RoboDK lance une solution FAO pour accélérer l’usinage robotisé
RoboDK, l’un des principaux fournisseurs de logiciels de simulation et de programmation hors ligne de robots, a lancé RoboDK CAM, une solution complète conçue pour réduire considérablement les délais de déploiement des cellules d’usinage automatisées. Contrairement aux méthodes de programmation traditionnelles, qui exigent une expertise approfondie des langages robots propres à chaque fabricant, RoboDK CAM simplifie le processus en générant automatiquement le code robot à partir de modèles CAO et de simulations numériques.

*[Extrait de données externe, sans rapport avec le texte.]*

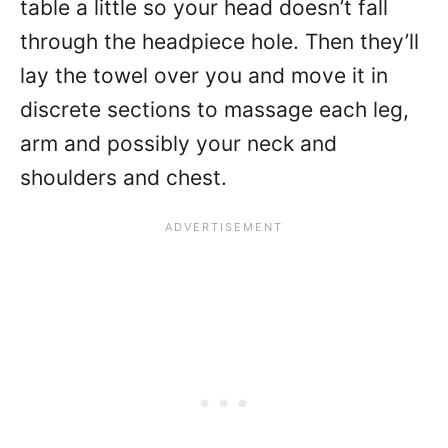
table a little so your head doesn’t fall
through the headpiece hole. Then they’ll
lay the towel over you and move it in
discrete sections to massage each leg,
arm and possibly your neck and
shoulders and chest.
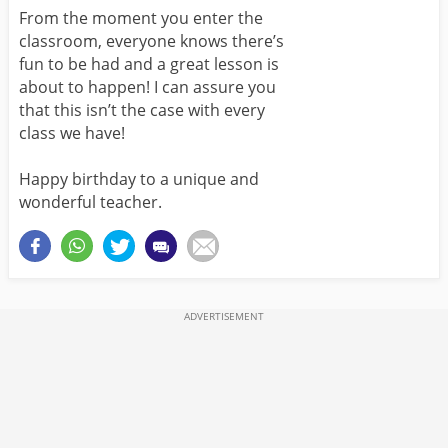
From the moment you enter the
classroom, everyone knows there’s
fun to be had and a great lesson is
about to happen! I can assure you
that this isn’t the case with every
class we have!
Happy birthday to a unique and
wonderful teacher.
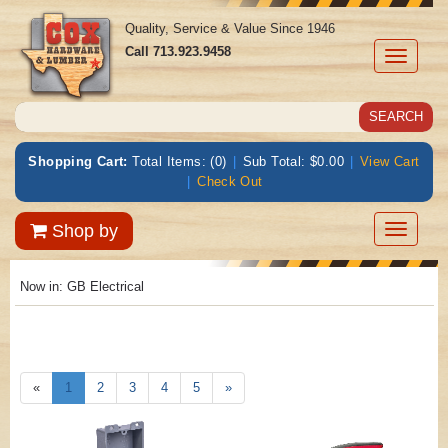
Quality, Service & Value Since 1946
Call
713.923.9458
Toggle
navigati
Shopping Cart:
Total Items: (0)
|
Sub Total: $0.00
|
View Cart
|
Check Out
Toggle
Shop by
navigatio
Now in:
GB Electrical
«
1
2
3
4
5
»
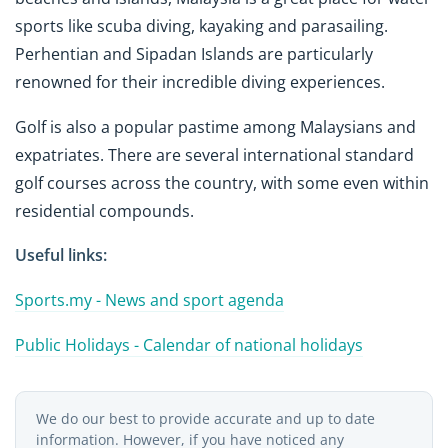
sports like scuba diving, kayaking and parasailing.
Perhentian and Sipadan Islands are particularly
renowned for their incredible diving experiences.
Golf is also a popular pastime among Malaysians and
expatriates. There are several international standard
golf courses across the country, with some even within
residential compounds.
Useful links:
Sports.my - News and sport agenda
Public Holidays - Calendar of national holidays
We do our best to provide accurate and up to date
information. However, if you have noticed any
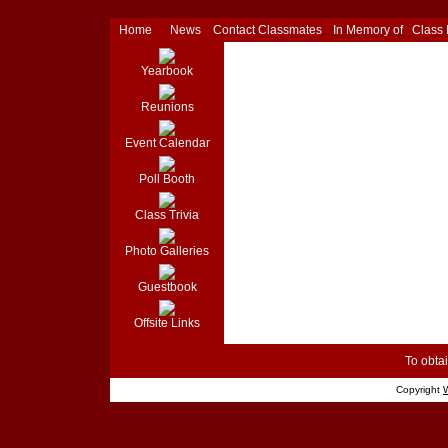
Home
News
Contact Classmates
In Memory of
Class
Yearbook
Reunions
Event Calendar
Poll Booth
Class Trivia
Photo Galleries
Guestbook
Offsite Links
To obtai
Copyright
W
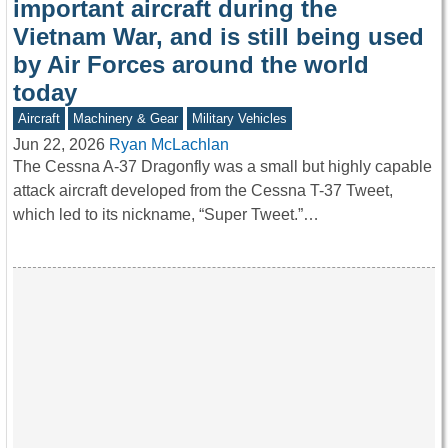
important aircraft during the
Vietnam War, and is still being used
by Air Forces around the world
today
Aircraft
Machinery & Gear
Military Vehicles
Jun 22, 2026
Ryan McLachlan
The Cessna A-37 Dragonfly was a small but highly capable
attack aircraft developed from the Cessna T-37 Tweet,
which led to its nickname, “Super Tweet.”…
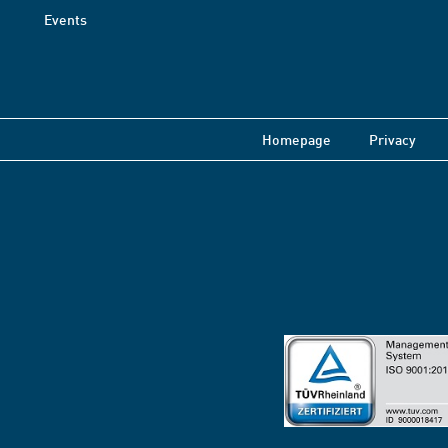
Events
Homepage
Privacy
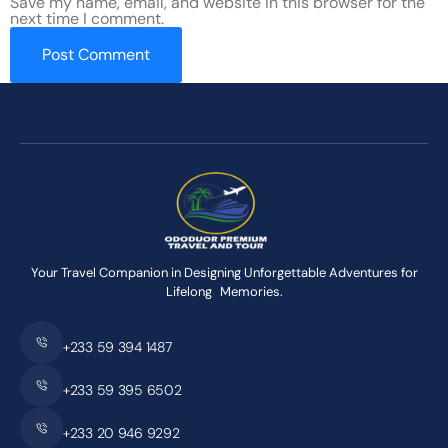
Save my name, email, and website in this browser for the
next time I comment.
Your Travel Companion in Designing Unforgettable Adventures for
Lifelong Memories.
+233 59 394 1487
+233 59 395 6502
+233 20 946 9292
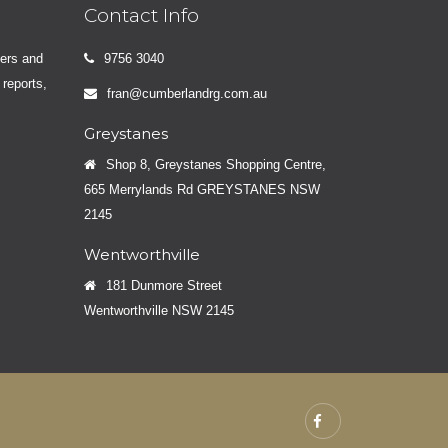
Contact Info
yers and
9756 3040
 reports,
fran@cumberlandrg.com.au
Greystanes
Shop 8, Greystanes Shopping Centre,
665 Merrylands Rd GREYSTANES NSW
2145
Wentworthville
181 Dunmore Street
Wentworthville NSW 2145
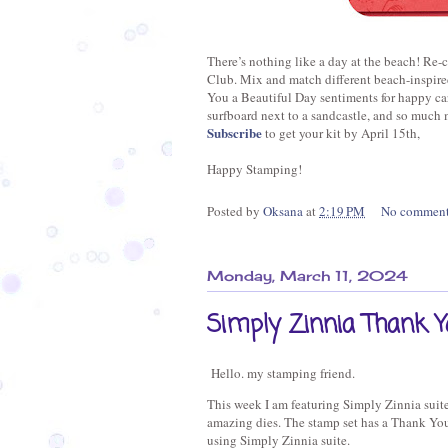
There’s nothing like a day at the beach! Re-c
Club. Mix and match different beach-inspir
You a Beautiful Day sentiments for happy car
surfboard next to a sandcastle, and so much 
Subscribe
to get your kit by April 15th,
Happy Stamping!
Posted by
Oksana
at
2:19 PM
No commen
Monday, March 11, 2024
Simply Zinnia Thank Y
Hello. my stamping friend.
This week I am featuring Simply Zinnia suite 
amazing dies. The stamp set has a Thank You
using Simply Zinnia suite.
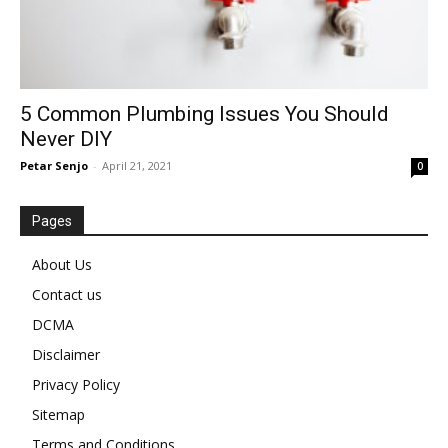
5 Common Plumbing Issues You Should
Never DIY
Petar Senjo
-
April 21, 2021
0
Pages
About Us
Contact us
DCMA
Disclaimer
Privacy Policy
Sitemap
Terms and Conditions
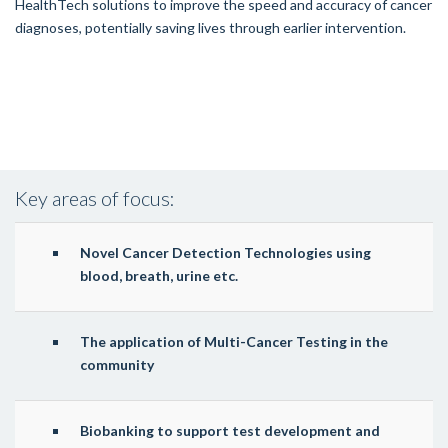
HealthTech solutions to improve the speed and accuracy of cancer
diagnoses, potentially saving lives through earlier intervention.
Key areas of focus:
Novel Cancer Detection Technologies using
blood, breath, urine etc.
The application of Multi-Cancer Testing in the
community
Biobanking to support test development and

Simplifier l’usinage robotisé pour les fabricants
L’usinage robotisé est depuis longtemps considéré comme complexe, la programmation et les tests prenant souvent plusieurs semaines. RoboDK CAM relève ce défi en permettant aux fabricants de passer directement de la conception à la production. Son interface intuitive permet aux utilisateurs de programmer des opérations de fraisage, de perçage, d’ébavurage, de découpe et de fabrication additive sans expertise approfondie en robotique. En tant qu’ingénieur en automatisation, je considère cela comme un changement de paradigme : les fabricants peuvent désormais se concentrer sur l’optimisation des processus plutôt que sur le codage de bas niveau.
Des capacités d’usinage avancées sur une seule plateforme
RoboDK CAM prend en charge un large éventail d’opérations d’usinage, des tâches simples sur 3 axes aux opérations avancées sur 5 axes. Les utilisateurs peuvent :
- Générer des trajectoires d’outil optimisées
- Simuler des processus d’usinage complets
- Détecter les collisions
- Suivre précisément le stock de matière
En intégrant la simulation et la programmation dans un même environnement, le logiciel réduit non seulement les erreurs, mais favorise également les itérations rapides. En pratique, cela signifie que les équipes d’ingénierie peuvent valider les configurations en quelques minutes plutôt qu’en plusieurs jours, une fonctionnalité que je trouve particulièrement transformatrice pour la capacité de production.
Des options de déploiement flexibles : autonome et intégré
RoboDK CAM est disponible en deux configurations adaptées à différents flux de travail :
Autonome :
- Contrôle complet des processus d’usinage robotisé
- Usinage avancé de surfaces, suivi du stock et simulation complète
Intégré :
- Fonctionne au sein de plateformes CAO/FAO existantes telles que Fusion 360, SolidWorks et Mastercam
- Étend de manière transparente les flux de travail FAO traditionnels aux robots industriels
Cette double approche offre aux fabricants et aux intégrateurs de systèmes la flexibilité nécessaire pour adopter l’automatisation sans remanier leurs opérations existantes — un avantage pratique que je recommande souvent aux clients qui envisagent de moderniser leur usinage robotisé.
Réduire les délais de déploiement et les coûts
Les premiers utilisateurs font état d’une réduction allant jusqu’à 40 % des temps de test, tandis que la durée globale du déploiement passe de plusieurs jours à quelques minutes seulement. D’après mon expérience, des outils comme RoboDK CAM peuvent réduire considérablement les efforts d’ingénierie, les risques liés aux projets et les temps d’arrêt, en particulier dans les environnements multimarques où la complexité de l’intégration a historiquement ralenti l’adoption de l’automatisation.
Point de vue d’expert : pourquoi RoboDK CAM est important
En tant qu’ingénieur en automatisation industrielle, je considère RoboDK CAM comme un catalyseur stratégique :
- Il démocratise l’usinage robotisé en le rendant accessible aux équipes ne disposant pas d’une expertise approfondie en robotique
- Il accélère les cycles de production et raccourcit les délais des projets
- Il réduit le coût de déploiement de cellules robotisées complexes tout en maintenant la précision
En définitive, RoboDK CAM comble le fossé entre la conception avancée de procédés de fabrication et la mise en œuvre pratique de solutions robotisées, une capacité susceptible de redéfinir les normes de l’automatisation industrielle.